WHAT THIS TASK INVOLVES:
Keep only the lines of the listing that include the word "elements", and copy them.
══ INPUT RECORDS
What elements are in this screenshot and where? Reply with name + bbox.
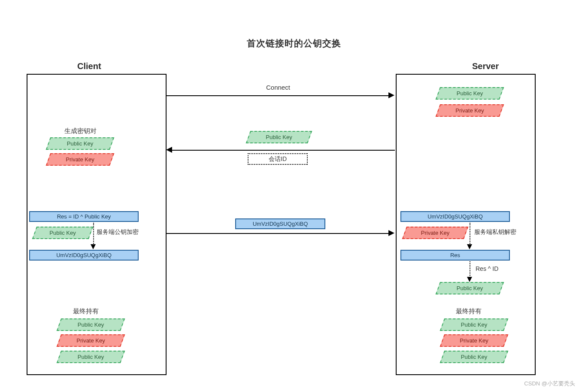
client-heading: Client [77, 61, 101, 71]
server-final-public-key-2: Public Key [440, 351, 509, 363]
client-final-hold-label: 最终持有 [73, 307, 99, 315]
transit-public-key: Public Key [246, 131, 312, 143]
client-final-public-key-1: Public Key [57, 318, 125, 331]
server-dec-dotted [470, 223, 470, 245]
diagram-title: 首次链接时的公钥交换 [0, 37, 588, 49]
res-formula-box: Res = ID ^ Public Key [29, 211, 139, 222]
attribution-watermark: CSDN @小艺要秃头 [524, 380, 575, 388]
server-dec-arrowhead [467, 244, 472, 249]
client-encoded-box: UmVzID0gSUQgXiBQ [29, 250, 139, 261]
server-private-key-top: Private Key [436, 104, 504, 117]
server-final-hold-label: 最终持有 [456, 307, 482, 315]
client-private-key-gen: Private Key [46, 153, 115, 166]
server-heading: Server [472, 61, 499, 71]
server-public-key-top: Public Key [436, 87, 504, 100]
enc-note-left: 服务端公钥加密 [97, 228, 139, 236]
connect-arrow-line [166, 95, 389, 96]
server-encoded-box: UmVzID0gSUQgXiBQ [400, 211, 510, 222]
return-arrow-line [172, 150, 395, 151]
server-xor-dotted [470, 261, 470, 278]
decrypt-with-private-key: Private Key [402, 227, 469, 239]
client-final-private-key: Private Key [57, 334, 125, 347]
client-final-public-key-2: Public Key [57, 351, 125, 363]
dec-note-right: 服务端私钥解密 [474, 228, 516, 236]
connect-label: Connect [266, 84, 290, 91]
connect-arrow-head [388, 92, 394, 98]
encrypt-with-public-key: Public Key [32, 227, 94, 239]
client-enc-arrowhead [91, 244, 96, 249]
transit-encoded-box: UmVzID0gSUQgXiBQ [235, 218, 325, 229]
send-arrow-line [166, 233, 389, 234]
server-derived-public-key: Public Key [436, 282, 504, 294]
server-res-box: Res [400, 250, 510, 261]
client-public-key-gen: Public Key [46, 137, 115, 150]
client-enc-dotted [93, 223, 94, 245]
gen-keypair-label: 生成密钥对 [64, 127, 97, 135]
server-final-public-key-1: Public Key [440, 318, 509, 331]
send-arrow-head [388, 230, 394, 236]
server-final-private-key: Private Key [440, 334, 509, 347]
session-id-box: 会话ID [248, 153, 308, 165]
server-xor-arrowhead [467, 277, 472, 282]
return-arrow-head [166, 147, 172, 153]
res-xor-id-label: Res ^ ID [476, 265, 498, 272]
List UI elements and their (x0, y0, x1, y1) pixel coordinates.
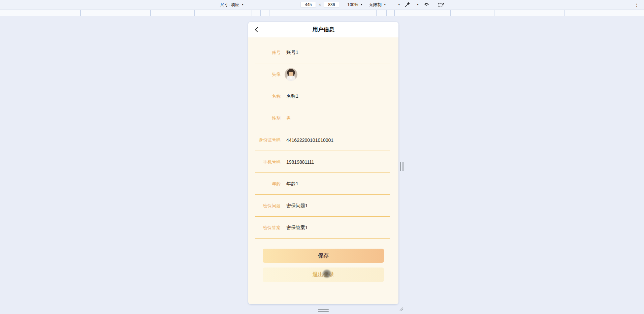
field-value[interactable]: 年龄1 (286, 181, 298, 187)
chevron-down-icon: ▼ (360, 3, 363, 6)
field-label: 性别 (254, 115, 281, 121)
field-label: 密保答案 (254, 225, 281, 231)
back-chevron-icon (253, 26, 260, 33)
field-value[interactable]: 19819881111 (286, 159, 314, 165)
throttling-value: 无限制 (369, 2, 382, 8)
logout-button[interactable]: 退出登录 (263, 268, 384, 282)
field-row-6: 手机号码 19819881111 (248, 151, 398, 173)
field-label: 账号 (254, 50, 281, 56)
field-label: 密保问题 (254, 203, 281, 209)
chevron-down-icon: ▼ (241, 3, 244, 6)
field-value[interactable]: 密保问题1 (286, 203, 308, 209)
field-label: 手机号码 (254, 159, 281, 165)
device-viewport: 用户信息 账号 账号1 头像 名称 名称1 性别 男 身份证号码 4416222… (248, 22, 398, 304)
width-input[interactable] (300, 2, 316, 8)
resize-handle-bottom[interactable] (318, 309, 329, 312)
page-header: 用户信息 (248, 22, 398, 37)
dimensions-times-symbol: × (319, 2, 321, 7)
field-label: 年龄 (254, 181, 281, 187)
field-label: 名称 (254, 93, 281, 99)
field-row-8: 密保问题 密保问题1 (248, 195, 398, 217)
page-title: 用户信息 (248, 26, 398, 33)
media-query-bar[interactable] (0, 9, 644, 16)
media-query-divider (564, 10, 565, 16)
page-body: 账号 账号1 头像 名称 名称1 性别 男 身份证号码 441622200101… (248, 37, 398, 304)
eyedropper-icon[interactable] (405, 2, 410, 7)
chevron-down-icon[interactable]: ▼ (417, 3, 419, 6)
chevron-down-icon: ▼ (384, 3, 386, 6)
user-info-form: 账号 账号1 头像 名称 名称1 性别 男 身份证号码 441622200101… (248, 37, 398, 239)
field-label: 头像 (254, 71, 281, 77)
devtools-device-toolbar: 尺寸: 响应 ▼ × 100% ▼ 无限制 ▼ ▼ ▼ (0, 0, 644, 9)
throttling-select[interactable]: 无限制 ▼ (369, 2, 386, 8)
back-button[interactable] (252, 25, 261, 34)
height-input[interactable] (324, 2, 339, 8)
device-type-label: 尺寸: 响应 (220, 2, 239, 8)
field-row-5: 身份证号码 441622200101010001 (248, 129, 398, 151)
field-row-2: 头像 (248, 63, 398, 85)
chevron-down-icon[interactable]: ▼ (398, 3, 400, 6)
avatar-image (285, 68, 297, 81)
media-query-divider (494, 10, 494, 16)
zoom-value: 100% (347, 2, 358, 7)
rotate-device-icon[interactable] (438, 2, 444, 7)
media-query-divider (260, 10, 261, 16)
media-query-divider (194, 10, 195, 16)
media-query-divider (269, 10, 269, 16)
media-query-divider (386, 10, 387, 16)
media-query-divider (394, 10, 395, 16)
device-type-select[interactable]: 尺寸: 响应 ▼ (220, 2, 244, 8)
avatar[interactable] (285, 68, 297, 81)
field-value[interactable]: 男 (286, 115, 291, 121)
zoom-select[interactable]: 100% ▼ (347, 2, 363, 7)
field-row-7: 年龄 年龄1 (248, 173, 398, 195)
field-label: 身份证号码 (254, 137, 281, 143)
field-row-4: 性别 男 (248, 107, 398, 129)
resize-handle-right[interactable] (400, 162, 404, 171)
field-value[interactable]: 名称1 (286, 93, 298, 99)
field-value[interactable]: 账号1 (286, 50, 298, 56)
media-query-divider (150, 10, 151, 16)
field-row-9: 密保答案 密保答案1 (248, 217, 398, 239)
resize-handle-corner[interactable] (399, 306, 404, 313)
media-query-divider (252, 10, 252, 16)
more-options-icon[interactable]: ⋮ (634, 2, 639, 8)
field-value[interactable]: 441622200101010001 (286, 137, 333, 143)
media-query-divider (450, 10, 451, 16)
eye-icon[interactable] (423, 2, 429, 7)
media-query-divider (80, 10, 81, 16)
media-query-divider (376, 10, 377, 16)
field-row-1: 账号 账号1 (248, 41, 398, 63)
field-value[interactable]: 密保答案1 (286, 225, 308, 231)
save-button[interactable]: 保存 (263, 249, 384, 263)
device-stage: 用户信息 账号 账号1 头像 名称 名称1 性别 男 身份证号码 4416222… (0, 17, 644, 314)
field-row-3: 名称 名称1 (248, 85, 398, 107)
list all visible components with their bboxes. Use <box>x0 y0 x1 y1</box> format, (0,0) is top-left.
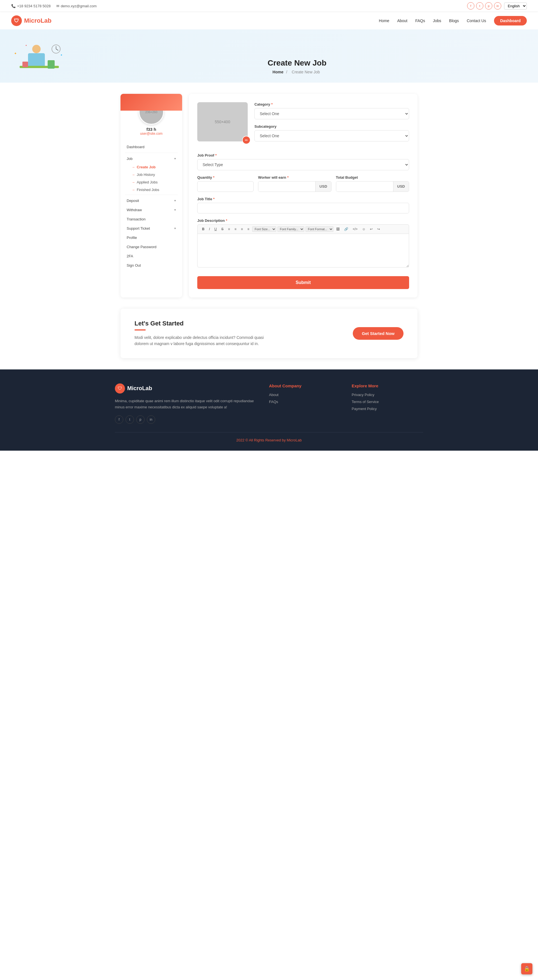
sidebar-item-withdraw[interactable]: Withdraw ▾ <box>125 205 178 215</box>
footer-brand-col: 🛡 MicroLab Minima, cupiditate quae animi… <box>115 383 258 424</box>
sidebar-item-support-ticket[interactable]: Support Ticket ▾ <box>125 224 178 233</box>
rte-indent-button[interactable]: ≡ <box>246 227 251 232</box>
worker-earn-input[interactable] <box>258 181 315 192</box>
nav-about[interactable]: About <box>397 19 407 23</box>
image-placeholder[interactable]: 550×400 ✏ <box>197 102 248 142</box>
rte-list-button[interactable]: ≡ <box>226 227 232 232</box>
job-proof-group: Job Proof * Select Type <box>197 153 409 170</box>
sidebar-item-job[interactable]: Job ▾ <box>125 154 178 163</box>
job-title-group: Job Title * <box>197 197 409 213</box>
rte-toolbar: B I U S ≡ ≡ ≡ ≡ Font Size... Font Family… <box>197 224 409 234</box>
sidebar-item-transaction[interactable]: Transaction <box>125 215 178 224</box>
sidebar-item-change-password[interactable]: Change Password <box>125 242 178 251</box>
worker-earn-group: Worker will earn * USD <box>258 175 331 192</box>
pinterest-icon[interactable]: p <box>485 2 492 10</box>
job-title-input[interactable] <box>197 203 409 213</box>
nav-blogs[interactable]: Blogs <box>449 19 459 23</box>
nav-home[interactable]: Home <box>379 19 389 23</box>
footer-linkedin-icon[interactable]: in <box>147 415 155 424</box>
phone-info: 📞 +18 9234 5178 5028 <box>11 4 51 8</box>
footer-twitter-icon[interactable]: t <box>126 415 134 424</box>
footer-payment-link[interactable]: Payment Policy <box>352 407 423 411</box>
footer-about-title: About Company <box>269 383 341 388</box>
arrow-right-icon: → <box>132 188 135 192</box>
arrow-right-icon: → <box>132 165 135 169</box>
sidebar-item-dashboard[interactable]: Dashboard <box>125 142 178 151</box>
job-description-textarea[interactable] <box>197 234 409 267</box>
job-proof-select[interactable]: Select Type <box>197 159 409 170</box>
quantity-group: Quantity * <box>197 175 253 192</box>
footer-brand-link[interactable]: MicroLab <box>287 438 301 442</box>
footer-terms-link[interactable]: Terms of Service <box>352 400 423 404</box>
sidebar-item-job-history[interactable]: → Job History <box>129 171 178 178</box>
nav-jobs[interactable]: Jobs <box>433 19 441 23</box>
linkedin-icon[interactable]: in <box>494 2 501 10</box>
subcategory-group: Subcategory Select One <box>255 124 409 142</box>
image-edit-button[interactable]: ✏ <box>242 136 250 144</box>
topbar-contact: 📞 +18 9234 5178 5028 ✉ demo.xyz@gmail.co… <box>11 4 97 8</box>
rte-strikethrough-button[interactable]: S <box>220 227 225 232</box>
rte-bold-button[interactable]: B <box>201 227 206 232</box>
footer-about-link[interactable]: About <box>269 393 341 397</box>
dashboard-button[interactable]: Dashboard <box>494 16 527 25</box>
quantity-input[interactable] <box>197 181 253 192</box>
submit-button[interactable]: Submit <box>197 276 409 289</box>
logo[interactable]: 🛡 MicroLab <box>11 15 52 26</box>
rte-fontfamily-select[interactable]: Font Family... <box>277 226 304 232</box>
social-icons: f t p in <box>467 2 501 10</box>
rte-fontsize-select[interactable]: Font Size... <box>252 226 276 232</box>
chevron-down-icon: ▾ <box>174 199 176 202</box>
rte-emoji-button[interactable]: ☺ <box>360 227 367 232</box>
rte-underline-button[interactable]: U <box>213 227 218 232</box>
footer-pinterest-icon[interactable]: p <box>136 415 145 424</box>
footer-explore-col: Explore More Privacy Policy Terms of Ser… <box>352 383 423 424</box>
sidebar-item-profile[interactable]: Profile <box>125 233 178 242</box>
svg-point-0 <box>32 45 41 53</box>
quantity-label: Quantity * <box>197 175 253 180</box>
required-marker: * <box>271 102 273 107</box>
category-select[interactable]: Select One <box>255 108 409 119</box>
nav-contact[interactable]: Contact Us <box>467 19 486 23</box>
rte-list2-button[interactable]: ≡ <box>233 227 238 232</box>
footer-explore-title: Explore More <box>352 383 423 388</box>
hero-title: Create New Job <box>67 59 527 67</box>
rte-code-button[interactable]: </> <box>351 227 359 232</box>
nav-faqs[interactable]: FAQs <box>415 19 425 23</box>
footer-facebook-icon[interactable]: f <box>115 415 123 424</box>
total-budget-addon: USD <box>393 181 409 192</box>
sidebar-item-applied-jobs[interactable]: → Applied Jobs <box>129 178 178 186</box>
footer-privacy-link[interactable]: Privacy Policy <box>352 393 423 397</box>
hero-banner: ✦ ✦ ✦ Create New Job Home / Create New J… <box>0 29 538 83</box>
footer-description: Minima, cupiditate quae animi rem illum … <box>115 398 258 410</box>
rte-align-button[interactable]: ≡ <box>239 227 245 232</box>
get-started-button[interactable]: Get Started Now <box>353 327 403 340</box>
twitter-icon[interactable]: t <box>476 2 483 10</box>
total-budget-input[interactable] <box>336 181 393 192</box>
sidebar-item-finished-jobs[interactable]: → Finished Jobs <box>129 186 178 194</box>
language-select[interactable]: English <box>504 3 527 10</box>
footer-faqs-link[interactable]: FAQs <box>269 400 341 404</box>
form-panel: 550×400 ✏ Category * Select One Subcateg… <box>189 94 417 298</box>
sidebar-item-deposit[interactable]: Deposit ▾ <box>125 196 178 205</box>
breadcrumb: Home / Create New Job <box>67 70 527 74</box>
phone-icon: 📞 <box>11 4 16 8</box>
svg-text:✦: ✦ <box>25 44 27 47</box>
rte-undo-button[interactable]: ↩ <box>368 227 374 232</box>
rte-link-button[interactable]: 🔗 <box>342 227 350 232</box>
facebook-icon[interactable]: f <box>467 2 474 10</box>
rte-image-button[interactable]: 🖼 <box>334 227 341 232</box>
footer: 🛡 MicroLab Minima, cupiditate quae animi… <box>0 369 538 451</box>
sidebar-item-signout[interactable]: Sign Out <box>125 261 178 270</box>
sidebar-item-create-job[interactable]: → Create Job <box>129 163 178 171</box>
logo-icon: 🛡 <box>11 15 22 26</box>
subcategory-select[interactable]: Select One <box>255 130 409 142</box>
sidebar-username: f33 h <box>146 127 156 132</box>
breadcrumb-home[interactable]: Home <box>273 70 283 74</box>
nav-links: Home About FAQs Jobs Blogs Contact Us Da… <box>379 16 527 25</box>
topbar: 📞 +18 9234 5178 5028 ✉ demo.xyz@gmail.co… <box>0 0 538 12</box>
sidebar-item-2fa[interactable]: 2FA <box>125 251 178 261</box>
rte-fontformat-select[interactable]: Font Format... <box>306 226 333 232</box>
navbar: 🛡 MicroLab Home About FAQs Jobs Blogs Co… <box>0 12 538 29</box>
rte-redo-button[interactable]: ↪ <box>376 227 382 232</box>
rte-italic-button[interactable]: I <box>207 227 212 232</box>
════
WRITTEN ANSWER:
What elements are in this screenshot and where? Reply with name + bbox.
List UI elements and their (x0, y0, x1, y1) pixel coordinates.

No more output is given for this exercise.